As we collectively hug each other, weep together, and feel intense sorrow, something that’s been obvious the past decade – and has accelerated in the last five years – niggles at the back of our mind: There exists a radical fact of society. And as we ponder the reasons why it exists, the puzzle pieces start to form a picture that is difficult to conceive – that we may have inadvertently helped create it. This splinter group is known by many names – serial or copycat killers, mass murderers, suicide shooters. They are homegrown terrorists.
Across the US, many boys and young men have become lonely social isolates who do not know how to relate to others in informal, personal ways. Frequently they are quiet, reserved, shy kids and excluded adults who may have been socially by peers. No doubt, two years of the Covid pandemic have added to the problem.

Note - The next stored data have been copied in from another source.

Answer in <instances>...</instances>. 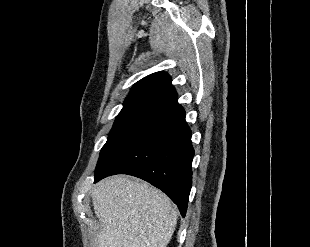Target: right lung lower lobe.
<instances>
[{
	"instance_id": "98d812e1",
	"label": "right lung lower lobe",
	"mask_w": 310,
	"mask_h": 247,
	"mask_svg": "<svg viewBox=\"0 0 310 247\" xmlns=\"http://www.w3.org/2000/svg\"><path fill=\"white\" fill-rule=\"evenodd\" d=\"M194 149L180 104L145 123L101 168L95 182L114 174H129L161 189L184 217L192 186Z\"/></svg>"
}]
</instances>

These young people lack male mentors, have too many absentee fathers, and too few older males to look up to while showing them how to live and enjoy life more on the right path. Having no one to turn to, they turn inward to their computers, playing violent video games and looking at social media posts that may highlight and glorify mass shootings. In extreme cases, the fabric of their reality is shredded, and they become emboldened as they fall into their own separate reality.5
In our search for answers, we try to wrap our minds around something that doesn’t make sense. We feel intense sadness and hopelessness. We wonder why and how something so horrific can happen here and now. Many of us experience present fatalism: We’ve been injured so badly by past negative events that our lives feel meaningless or futile and the future looks hopeless. Thankfully, the vast majority of us who feel this way wouldn’t think to kill ourselves, much less others. We know deep down that tomorrow is another day – and that life will carry on and may eventually even get better.
But mass murderers are so badly damaged and feel so deeply that they have no future — or that their future will only get worse — that they have nothing to lose by going ballistic. Perhaps they’ve been bullied, or ignored, or suffered traumatic events or brain injuries. Perhaps it’s that our society has simply created too many narcissistic males with arrested development, motivated by racism, misogyny, and violence, and determined to take out their unfounded grievances on the world around them.
Whatever the reason, they become sociopaths and feel justified in their actions. If they don’t take themselves out before they get caught, they bank on being killed by law enforcement. They have a final plan and they follow through with self-destruction as their goal – which makes them a martyr for their cause in their minds.6
It’s apparent that our judges and elected officials have let us down when it comes to addressing either gun control or the physical and mental anguish caused by mass shootings. So it’s up to us – parents, teachers, religious leaders, and those politicians willing to protect innocent children and citizens as well as gun rights. We encourage therapeutic communities to develop programs that engage young people more fully as vital human beings who feel accepted, respected, and even loved by others. This is the social-psychological component that can be dealt with by creating more positive, caring, compassionate communities in our schools, neighborhoods, workplaces and nation.
This is a tall order, but it is at the heart of the new everyday heroism being developed by our Heroic Imagination Project (HIP) in San Francisco. Since 2010, HIP has been conducting trainings and workshops for businesses and schools across the United States and in 20 countries.
These traumas upset our sense of safety and security in the world. Let’s call upon the hero in each of us and focus on being brave by not allowing people to control us with fear. Let’s conceive of ways to stay safe in a rapidly changing world. Let’s make our decisions based on where we want to go as a nation rather than on past negative traumas – to move toward the light of a brighter future.